#### [REQUIRED ACTION]
Could you set down the full listing, unchanged?

#### [SOURCE MATERIAL]
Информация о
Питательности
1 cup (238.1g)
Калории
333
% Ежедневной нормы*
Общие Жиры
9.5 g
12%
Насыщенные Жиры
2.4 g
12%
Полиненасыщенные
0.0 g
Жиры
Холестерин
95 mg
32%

#### [RESULT OF THE EXERCISE]
Информация о
Питательности
1 cup (238.1g)
Калории
333
% Ежедневной нормы*
Общие Жиры
9.5 g
12%
Насыщенные Жиры
2.4 g
12%
Полиненасыщенные
0.0 g
Жиры
Холестерин
95 mg
32%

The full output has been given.